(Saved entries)
/---

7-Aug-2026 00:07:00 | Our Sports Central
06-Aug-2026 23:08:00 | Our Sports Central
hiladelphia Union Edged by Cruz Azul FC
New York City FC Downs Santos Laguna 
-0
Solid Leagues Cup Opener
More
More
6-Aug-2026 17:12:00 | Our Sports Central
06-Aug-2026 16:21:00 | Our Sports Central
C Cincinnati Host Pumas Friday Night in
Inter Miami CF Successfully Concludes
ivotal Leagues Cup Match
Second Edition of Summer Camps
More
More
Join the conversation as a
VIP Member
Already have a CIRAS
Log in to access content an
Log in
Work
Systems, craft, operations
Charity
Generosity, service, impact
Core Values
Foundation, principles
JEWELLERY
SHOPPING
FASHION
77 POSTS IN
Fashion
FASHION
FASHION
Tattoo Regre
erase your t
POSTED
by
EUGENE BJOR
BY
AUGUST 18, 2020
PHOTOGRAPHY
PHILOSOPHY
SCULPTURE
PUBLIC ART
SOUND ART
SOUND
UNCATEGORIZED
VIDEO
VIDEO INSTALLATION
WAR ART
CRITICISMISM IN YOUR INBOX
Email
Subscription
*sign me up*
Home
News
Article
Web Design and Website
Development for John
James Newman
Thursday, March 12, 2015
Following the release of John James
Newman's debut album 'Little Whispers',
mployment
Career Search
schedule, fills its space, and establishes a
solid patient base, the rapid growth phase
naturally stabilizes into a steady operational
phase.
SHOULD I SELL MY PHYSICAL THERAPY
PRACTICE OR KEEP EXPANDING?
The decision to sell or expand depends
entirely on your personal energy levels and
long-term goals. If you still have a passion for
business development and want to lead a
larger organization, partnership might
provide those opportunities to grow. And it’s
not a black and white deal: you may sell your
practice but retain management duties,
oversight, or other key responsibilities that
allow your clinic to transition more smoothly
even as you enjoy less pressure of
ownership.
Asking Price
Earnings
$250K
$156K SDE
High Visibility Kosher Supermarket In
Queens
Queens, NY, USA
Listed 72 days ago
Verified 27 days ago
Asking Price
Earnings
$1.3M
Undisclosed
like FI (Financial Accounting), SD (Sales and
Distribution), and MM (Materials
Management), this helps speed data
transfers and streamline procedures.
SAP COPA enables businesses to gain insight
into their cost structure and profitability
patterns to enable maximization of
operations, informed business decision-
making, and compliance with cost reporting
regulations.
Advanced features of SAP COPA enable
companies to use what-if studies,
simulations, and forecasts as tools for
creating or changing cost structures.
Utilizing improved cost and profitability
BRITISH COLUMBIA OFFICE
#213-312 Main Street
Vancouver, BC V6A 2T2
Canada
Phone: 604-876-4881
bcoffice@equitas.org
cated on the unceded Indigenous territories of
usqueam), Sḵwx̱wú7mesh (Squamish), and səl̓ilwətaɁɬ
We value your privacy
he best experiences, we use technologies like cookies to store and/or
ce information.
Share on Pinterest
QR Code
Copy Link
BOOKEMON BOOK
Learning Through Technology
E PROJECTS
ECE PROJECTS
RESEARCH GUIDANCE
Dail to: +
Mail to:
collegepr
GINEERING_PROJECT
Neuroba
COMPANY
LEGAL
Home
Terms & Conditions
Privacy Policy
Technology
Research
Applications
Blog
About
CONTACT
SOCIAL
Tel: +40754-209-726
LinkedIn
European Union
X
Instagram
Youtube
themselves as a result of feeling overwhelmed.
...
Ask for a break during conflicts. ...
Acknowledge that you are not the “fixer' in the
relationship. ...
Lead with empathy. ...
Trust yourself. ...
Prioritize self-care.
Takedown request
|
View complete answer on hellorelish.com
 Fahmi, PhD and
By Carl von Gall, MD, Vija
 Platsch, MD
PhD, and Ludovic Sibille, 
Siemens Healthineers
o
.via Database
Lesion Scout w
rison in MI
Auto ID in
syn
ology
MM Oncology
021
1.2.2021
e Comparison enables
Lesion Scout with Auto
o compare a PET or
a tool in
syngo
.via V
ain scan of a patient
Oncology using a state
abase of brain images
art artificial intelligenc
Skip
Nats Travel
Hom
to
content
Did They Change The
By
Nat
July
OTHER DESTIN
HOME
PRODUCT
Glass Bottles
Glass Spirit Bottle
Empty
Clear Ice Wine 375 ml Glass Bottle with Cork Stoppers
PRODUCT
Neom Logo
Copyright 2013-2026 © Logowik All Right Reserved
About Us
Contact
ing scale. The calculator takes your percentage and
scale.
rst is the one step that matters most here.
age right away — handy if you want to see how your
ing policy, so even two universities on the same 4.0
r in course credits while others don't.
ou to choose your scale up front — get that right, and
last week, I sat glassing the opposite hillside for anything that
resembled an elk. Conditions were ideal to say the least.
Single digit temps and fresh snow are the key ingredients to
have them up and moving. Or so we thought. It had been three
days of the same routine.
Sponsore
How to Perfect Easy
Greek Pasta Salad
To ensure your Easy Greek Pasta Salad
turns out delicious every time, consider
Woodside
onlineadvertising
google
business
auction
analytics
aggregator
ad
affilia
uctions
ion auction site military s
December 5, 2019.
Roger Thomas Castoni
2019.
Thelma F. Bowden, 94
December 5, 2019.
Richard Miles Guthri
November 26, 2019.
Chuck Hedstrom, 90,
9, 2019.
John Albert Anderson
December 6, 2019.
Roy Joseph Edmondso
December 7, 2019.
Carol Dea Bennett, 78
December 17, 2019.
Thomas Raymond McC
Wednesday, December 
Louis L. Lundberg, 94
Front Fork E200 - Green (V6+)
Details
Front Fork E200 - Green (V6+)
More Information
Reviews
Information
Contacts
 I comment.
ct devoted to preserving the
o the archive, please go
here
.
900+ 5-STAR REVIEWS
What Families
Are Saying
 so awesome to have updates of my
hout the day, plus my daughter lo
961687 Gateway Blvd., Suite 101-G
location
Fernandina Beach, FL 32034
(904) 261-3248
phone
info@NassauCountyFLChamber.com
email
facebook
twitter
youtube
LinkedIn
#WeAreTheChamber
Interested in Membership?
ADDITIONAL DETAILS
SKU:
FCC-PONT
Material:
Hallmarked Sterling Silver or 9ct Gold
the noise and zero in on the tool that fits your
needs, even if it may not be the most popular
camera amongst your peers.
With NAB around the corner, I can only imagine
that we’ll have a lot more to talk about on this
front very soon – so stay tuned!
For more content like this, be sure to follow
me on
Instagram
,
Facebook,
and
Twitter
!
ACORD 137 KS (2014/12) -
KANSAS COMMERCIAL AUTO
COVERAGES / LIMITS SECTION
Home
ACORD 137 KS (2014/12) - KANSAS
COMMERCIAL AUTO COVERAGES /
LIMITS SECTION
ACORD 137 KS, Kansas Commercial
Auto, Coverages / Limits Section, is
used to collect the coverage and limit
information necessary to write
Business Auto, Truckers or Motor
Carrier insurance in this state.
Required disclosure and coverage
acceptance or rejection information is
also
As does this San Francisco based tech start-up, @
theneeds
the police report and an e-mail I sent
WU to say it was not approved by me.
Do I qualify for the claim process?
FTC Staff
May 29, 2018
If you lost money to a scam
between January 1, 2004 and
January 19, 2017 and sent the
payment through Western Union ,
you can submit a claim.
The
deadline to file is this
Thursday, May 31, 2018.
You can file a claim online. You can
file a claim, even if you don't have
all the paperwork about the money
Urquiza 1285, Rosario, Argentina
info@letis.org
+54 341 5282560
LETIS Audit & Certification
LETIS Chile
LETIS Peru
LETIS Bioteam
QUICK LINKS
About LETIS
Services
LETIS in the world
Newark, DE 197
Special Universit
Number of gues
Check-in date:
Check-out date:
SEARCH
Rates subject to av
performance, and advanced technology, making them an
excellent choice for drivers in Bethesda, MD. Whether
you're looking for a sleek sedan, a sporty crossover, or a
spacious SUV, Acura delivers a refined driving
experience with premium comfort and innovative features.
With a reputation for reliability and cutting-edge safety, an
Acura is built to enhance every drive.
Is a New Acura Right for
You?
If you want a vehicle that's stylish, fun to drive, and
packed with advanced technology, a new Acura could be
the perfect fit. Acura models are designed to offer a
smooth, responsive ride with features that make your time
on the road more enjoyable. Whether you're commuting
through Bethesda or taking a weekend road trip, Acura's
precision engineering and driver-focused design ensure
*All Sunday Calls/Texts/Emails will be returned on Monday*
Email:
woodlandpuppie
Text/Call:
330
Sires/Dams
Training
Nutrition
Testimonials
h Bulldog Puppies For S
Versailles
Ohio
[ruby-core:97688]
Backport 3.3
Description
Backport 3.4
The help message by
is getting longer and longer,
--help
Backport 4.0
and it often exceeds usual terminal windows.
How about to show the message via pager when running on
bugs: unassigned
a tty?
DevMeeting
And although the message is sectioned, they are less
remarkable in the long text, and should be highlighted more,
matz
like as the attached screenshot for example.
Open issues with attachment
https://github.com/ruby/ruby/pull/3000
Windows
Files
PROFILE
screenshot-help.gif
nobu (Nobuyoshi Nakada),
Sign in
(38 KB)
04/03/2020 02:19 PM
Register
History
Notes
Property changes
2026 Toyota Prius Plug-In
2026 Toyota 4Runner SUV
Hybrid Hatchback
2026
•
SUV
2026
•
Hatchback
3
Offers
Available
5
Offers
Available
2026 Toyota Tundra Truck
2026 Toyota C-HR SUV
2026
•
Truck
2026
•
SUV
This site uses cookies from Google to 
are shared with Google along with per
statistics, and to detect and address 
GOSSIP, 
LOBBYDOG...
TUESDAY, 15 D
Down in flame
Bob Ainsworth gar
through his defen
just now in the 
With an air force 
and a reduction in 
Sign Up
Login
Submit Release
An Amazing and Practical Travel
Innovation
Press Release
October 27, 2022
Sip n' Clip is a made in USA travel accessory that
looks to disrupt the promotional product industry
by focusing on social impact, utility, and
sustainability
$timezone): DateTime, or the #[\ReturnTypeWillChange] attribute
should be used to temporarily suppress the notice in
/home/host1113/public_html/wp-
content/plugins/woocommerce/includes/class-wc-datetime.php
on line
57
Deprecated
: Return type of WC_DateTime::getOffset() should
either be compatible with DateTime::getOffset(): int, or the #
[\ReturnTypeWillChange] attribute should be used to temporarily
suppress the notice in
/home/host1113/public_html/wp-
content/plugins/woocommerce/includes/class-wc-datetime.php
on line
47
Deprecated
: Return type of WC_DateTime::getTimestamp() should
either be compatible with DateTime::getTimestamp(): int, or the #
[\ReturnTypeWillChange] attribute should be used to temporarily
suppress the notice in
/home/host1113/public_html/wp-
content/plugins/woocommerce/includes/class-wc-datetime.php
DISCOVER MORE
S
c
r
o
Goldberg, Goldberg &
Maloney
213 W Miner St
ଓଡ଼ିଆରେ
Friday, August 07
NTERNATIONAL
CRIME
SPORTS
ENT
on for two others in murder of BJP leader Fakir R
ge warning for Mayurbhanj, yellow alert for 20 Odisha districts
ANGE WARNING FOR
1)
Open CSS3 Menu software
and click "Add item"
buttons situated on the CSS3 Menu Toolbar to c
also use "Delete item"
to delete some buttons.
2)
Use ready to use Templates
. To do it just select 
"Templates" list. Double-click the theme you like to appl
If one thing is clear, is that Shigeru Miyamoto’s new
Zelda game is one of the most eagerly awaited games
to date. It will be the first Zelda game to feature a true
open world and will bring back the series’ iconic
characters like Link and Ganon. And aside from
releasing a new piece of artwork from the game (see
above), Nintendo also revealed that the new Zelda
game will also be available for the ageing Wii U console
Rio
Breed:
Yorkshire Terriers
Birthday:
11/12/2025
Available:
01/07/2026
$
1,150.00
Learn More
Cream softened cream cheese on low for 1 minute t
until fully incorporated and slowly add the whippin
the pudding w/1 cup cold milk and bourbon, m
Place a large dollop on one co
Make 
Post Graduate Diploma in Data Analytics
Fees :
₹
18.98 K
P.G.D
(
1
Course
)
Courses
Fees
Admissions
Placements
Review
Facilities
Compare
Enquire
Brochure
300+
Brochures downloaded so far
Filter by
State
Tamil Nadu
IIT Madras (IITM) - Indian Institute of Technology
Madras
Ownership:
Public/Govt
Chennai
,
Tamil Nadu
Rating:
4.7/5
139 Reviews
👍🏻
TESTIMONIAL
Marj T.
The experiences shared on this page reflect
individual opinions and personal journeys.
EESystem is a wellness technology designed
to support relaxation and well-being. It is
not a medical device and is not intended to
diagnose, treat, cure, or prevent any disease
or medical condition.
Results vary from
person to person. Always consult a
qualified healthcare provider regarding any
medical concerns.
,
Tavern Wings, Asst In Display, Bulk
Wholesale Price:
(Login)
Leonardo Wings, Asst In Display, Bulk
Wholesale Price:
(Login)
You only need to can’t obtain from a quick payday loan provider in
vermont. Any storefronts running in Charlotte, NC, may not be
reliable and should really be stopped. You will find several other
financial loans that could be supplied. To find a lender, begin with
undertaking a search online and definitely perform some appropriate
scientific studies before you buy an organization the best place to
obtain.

\---

_HOW TO COMPLETE THIS TASK_
The lines above that include "Friday" should each be listed.

_WRITTEN RESPONSE_
C Cincinnati Host Pumas Friday Night in
Friday, August 07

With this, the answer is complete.